Reichenstein: Mönche betrübt über die Abehnung des Bischofs

Reichenstein: Mönche betrübt über die Abehnung des Bischofs

Um mit Freunden und Nachbarn ins Gespräch zu kommen, hatten die Mönche von Reichenstein zu einem kleinen Klosterfest eingeladen.

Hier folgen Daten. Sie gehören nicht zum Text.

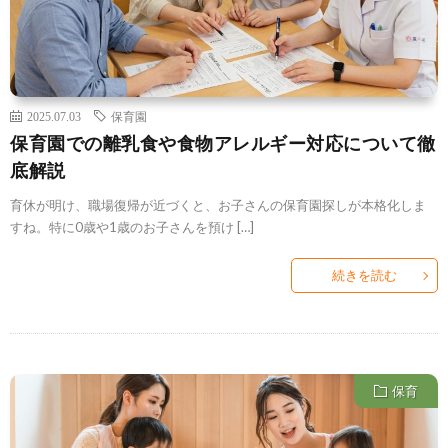
2025.07.03
保育園
保育園での離乳食や食物アレルギー対応について徹
底解説
育休が明け、職場復帰が近づくと、お子さんの保育園探しが本格化しま
すね。特に0歳や1歳のお子さんを預け […]
続きを読む
保育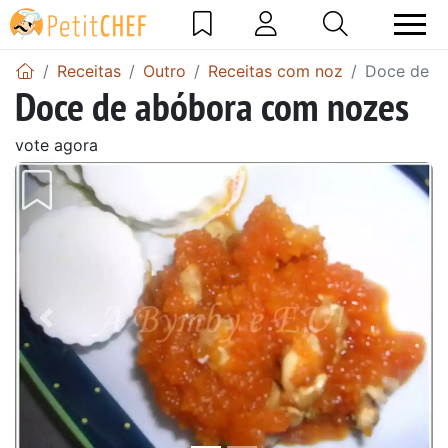
Receitas
Outro
Receitas com noz
Doce de a
Doce de abóbora com nozes
vote agora
Anterior
Next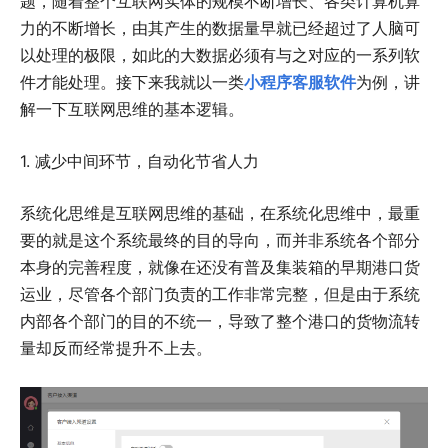
题，随着整个互联网实体的规模不断增长、各类计算机算
力的不断增长，由其产生的数据量早就已经超过了人脑可
以处理的极限，如此的大数据必须有与之对应的一系列软
件才能处理。接下来我就以一类
小程序客服软件
为例，讲
解一下互联网思维的基本逻辑。
1.
减少中间环节，自动化节省人力
系统化思维是互联网思维的基础，在系统化思维中，最重
要的就是这个系统最终的目的导向，而并非系统各个部分
本身的完善程度，就像在还没有普及集装箱的早期港口货
运业，尽管各个部门负责的工作非常完整，但是由于系统
内部各个部门的目的不统一，导致了整个港口的货物流转
量却反而经常提升不上去。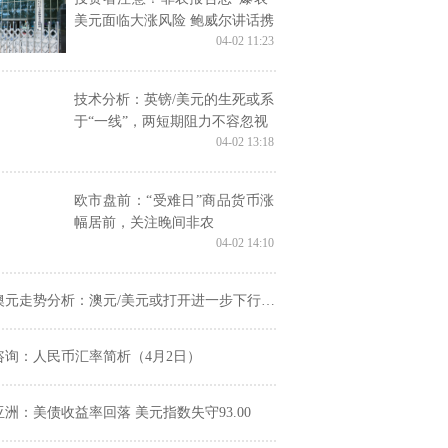
美元面临大涨风险 鲍威尔讲话携
04-02 11:23
美联储纪要下周驾到
技术分析：英镑/美元的生死或系
于“一线”，两短期阻力不容忽视
04-02 13:18
欧市盘前：“受难日”商品货币涨
幅居前，关注晚间非农
04-02 14:10
元走势分析：澳元/美元或打开进一步下行空间，澳元/纽元持续回落
咨询：人民币汇率简析（4月2日）
亚洲：美债收益率回落 美元指数失守93.00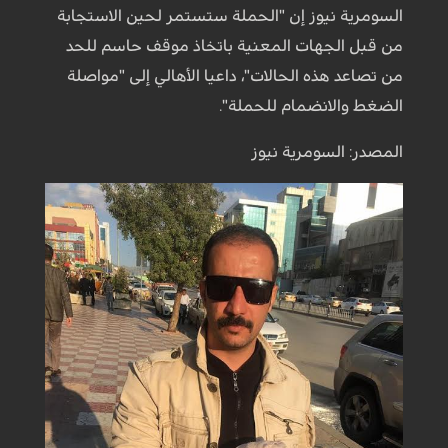
السومرية نيوز إن "الحملة ستستمر لحين الاستجابة
من قبل الجهات المعنية باتخاذ موقف حاسم للحد
من تصاعد هذه الحالات"، داعيا الأهالي إلى "مواصلة
الضغط والانضمام للحملة".
المصدر: السومرية نيوز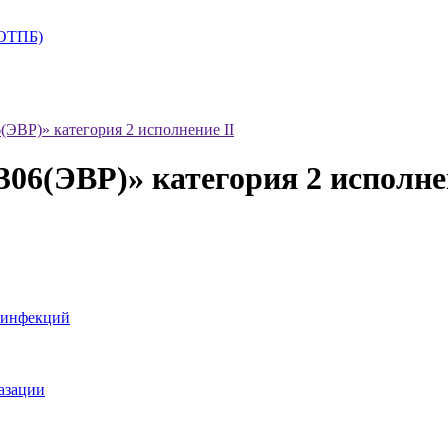
+ОТПБ)
ЭВР)» категория 2 исполнение II
6(ЭВР)» категория 2 исполнен
 инфекций
азации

Es versteht sich für die neuen Bewohner von selbst, dass das Levitierte Hochamt um 10 Uhr den Höhepunkt des Tages markierte, der für sie in der Regel schon um 3.30 Uhr beginnt, mit der gemeinsam gesungenen Matutin. Obwohl noch zehn Bänke von Biertischgarnituren in die Kirche gebracht wurden, konnten bei weitem nicht alle in der überfüllten Gebäude einen Platz finden.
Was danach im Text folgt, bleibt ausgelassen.